## Data provided
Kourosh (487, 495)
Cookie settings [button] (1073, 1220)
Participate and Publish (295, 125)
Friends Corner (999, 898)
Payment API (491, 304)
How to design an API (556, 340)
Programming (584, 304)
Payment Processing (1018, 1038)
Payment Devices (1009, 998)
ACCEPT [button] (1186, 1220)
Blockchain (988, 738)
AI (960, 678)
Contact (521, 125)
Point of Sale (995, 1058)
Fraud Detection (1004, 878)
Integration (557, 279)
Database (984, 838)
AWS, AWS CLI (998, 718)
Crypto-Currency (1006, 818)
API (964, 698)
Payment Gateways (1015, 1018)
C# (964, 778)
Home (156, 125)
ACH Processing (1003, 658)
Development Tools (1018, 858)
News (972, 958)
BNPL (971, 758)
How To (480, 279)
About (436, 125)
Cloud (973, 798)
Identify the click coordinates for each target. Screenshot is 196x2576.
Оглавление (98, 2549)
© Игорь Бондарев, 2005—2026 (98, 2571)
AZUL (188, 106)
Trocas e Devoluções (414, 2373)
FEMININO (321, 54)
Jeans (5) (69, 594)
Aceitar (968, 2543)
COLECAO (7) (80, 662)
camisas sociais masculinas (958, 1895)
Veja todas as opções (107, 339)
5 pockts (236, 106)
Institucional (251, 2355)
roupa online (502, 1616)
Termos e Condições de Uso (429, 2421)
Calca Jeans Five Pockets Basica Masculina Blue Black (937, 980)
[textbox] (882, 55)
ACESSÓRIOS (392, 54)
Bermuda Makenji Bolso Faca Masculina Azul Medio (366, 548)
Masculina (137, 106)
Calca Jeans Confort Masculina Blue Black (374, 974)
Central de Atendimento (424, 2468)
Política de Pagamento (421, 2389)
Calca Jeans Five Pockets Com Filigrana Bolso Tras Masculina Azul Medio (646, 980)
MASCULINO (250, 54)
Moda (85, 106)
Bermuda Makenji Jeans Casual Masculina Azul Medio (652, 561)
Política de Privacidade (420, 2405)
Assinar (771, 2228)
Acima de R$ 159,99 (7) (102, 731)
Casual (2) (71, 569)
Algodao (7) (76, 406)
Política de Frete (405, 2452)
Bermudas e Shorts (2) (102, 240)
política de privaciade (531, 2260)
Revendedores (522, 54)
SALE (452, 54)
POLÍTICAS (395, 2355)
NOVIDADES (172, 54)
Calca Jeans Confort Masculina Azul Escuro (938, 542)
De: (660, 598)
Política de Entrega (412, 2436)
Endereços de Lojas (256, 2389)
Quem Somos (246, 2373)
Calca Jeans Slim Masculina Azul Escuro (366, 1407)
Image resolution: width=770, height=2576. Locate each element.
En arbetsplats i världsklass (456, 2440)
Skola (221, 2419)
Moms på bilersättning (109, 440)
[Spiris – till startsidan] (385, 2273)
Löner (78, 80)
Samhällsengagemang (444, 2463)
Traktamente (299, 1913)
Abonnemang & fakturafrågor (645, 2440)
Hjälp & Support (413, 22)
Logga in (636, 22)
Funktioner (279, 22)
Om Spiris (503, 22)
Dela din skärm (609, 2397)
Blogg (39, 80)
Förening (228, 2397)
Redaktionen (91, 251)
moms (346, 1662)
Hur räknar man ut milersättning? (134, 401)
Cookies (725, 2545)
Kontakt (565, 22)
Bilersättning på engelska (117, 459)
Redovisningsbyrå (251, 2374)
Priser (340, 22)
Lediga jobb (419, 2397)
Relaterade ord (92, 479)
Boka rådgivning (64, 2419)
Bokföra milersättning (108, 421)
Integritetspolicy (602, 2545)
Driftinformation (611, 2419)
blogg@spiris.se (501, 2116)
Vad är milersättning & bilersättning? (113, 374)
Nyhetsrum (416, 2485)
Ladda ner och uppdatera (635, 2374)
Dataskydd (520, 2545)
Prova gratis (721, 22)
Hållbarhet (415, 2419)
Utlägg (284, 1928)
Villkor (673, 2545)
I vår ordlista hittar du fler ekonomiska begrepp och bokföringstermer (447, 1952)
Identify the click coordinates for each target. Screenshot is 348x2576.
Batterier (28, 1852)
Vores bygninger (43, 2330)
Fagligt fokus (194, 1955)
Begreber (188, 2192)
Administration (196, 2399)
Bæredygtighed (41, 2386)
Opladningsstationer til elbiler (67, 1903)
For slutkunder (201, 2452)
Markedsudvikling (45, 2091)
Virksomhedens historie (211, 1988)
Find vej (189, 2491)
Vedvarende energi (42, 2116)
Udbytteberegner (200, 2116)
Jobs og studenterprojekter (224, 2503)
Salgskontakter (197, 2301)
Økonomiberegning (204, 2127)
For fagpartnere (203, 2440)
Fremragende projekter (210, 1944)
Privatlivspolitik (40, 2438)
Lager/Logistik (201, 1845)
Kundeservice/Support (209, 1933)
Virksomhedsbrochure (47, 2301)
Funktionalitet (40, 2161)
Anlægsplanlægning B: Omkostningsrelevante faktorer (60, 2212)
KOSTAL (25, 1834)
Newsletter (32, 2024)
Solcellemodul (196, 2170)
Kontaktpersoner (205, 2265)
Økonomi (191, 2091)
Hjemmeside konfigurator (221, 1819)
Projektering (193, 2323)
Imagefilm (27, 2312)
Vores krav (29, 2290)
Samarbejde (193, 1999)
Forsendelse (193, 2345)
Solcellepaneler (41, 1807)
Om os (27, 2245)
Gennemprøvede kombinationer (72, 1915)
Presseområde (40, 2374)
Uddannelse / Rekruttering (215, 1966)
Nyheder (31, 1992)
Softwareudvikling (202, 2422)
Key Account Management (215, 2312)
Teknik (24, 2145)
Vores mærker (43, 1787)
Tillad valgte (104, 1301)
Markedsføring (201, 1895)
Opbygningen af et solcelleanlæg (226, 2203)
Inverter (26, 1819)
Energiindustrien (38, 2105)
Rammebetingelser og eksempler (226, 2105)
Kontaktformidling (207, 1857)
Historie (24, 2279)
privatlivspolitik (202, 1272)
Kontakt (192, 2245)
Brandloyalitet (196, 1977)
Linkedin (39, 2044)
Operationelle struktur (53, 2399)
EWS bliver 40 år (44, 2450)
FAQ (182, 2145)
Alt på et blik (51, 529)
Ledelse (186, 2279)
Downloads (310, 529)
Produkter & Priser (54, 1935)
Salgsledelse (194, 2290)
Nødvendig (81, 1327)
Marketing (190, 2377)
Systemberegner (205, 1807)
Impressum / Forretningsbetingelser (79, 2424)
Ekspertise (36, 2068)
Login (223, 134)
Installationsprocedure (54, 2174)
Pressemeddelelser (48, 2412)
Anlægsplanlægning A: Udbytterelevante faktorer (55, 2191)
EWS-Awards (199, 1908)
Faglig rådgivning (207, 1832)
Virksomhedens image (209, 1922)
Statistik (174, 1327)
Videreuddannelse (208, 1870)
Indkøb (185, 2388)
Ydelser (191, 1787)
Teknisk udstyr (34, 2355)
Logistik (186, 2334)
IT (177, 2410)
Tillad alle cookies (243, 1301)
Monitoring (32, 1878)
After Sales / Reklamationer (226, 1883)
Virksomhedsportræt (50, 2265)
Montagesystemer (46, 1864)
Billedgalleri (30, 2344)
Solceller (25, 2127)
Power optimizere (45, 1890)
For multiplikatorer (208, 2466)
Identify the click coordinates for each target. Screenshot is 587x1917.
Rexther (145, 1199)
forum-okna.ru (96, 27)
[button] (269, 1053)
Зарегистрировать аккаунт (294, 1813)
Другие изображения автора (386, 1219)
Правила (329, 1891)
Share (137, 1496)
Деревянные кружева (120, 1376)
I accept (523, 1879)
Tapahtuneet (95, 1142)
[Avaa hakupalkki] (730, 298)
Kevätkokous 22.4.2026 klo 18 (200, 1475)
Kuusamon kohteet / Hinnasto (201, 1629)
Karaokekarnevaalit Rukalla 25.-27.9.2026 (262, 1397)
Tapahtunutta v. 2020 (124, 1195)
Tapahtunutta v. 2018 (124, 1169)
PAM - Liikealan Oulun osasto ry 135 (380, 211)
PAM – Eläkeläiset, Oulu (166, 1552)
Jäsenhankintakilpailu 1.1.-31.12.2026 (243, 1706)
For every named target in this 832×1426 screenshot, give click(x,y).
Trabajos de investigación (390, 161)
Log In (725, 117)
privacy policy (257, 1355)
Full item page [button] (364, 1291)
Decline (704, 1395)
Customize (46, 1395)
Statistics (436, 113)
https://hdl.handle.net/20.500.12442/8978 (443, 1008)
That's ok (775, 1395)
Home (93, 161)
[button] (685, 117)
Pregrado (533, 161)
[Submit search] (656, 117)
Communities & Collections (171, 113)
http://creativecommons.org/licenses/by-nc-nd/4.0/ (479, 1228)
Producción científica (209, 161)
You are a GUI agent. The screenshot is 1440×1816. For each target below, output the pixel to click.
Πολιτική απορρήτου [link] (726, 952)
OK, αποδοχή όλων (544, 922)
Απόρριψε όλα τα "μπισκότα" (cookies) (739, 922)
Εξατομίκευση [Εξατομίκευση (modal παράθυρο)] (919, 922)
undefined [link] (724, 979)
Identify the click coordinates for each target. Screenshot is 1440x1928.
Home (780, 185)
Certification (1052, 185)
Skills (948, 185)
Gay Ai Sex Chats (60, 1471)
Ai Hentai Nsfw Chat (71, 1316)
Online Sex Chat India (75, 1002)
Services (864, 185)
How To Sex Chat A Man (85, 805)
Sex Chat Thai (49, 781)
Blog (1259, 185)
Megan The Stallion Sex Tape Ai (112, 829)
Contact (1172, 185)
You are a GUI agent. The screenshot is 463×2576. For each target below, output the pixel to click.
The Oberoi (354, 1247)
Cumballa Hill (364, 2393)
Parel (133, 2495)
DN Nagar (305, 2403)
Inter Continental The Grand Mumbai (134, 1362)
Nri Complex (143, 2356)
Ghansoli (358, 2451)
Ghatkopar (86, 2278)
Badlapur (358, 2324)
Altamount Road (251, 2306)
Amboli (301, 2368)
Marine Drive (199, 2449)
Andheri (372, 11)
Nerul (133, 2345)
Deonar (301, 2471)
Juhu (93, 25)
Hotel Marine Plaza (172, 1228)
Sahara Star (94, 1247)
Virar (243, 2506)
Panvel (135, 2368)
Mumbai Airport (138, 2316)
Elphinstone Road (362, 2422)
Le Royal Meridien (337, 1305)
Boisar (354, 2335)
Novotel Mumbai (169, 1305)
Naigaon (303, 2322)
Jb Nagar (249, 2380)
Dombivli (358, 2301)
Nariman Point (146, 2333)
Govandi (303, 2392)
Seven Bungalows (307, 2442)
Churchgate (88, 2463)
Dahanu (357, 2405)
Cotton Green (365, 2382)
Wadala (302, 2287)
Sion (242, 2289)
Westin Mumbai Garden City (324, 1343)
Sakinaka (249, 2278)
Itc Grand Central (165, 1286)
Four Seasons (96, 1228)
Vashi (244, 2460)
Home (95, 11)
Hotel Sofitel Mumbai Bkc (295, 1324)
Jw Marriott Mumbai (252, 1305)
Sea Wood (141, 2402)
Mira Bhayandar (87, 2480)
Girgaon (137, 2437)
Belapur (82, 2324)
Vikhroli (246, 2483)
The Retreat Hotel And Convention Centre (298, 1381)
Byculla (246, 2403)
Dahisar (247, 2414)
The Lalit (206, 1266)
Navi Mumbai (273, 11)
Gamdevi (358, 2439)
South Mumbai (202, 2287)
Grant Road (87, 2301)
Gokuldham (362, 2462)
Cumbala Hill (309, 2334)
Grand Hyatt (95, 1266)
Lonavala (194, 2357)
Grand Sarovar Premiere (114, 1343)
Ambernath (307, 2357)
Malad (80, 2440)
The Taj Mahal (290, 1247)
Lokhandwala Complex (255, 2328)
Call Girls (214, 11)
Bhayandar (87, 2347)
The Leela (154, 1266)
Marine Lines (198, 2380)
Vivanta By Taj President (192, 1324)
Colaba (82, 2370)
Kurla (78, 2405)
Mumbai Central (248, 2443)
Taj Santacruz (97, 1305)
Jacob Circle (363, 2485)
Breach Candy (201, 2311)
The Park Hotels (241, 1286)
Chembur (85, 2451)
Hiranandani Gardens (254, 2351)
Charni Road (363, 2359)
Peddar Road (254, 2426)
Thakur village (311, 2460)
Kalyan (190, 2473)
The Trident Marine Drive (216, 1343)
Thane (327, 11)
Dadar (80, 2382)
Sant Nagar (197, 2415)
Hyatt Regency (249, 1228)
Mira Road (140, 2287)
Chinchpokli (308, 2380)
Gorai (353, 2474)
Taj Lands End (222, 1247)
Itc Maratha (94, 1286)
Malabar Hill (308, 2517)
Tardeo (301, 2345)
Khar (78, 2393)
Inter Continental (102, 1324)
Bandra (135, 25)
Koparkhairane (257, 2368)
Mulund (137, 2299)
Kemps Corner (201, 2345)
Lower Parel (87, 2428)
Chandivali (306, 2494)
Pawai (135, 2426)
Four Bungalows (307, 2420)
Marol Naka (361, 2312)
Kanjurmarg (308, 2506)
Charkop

## Exercise
All lines with the word "Inter" are needed; pull them from the entries and copy each.

## Answer section
Inter Continental The Grand Mumbai (134, 1362)
Inter Continental (102, 1324)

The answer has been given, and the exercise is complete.